Sous le Mucem, la misère
Le Musée des Civilisations de l’Europe et de la Méditerranée trône désormais fièrement sur l’esplanade du J4 non loin du Vieux-Port. Avancée majeure selon le sénateur-maire, Jean-Claude Gaudin, il représente l’entrée de Marseille dans la cour des villes touristiques. Toujours plus nombreux, les badauds se pressent de venir contempler « la plus grande opération d’aménagement urbain d’Europe » à savoir le projet Euroméditerranée. Un nouveau musée, des centres commerciaux à foisons, une politique de gentrification d’un centre-ville historiquement lieu de brassage et d’arrivée des migrants voilà les piliers de cette politique de nettoyage socio-économique. Le porte-monnaie a remplacé le cœur, de chaleureuse et ouverte voilà Marseille qui se transforme en monstre froid uniquement préoccupé par le capital et le profit sans se soucier du bien-être de ses habitants historiques.
Pendant que nos chers amis font preuve d’une ingéniosité toujours plus grande pour gagner plus d’argent, les Marseillais sont délaissés par la municipalité. Pas les Marseillais qui vivent dans le Sud non. Ceux-là sont chouchoutés par Monsieur le Maire puisque ses terres d’élections y sont. En revanche, pour ceux qui ont vraiment besoin de l’action de la ville dans les quartiers les plus déshérités rien n’est fait.
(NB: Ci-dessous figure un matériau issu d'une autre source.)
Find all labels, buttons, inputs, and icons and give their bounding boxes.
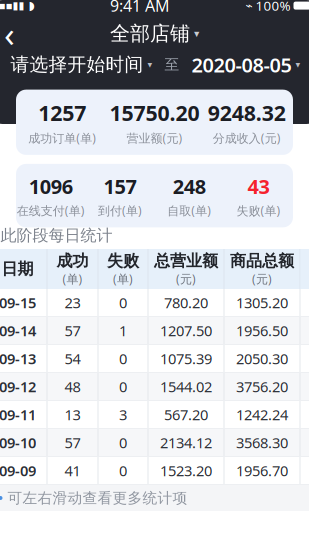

Les touristes visitent la façade pendant que les enfants de la ville suivent des cours dans des écoles insalubres. Dans ces cités, le spleen a définitivement chassé l’idéal. Et dans cette morne plaine, la misère intellectuelle a triomphé des efforts de parents dépassés qui voient leurs enfants sombrer dans la précarité ou la violence. Les kalachnikovs éclaboussent de sang le maire, que celui-ci le veuille ou non, car il porte une responsabilité dans la déshérence présente dans ces mornes cités grises.
MP 2013 comme cheval de Troie
Voilà déjà trois ans que Marseille a été capitale de la culture européenne. Déjà à ce moment-là de nombreuses voix s’étaient élevées pour dénoncer l’incurie d’une opération qui ne visait qu’à mettre un label bourgeois pour attirer toujours plus de touristes et d’investisseurs au détriment des Marseillais. Celles-ci avaient été prises pour des affabulations, leurs auteurs réduits au rang de multiples Cassandre qui s’opposaient au progrès et souhaitaient faire perdurer la misère dans Marseille. La réalité est ailleurs, ces voix discordantes – qui étaient nombreuses et le sont chaque jour un peu plus – dénonçaient un évènement mis au service des grands possédants alors qu’il aurait pu permettre d’améliorer grandement la vie des Marseillais. Aucun évènement dans les quartiers nord durant cette année où le symbole d’une fête réservée à une partie de la ville dans le but de « soigner » son image comme l’exprimait à l’époque le maire.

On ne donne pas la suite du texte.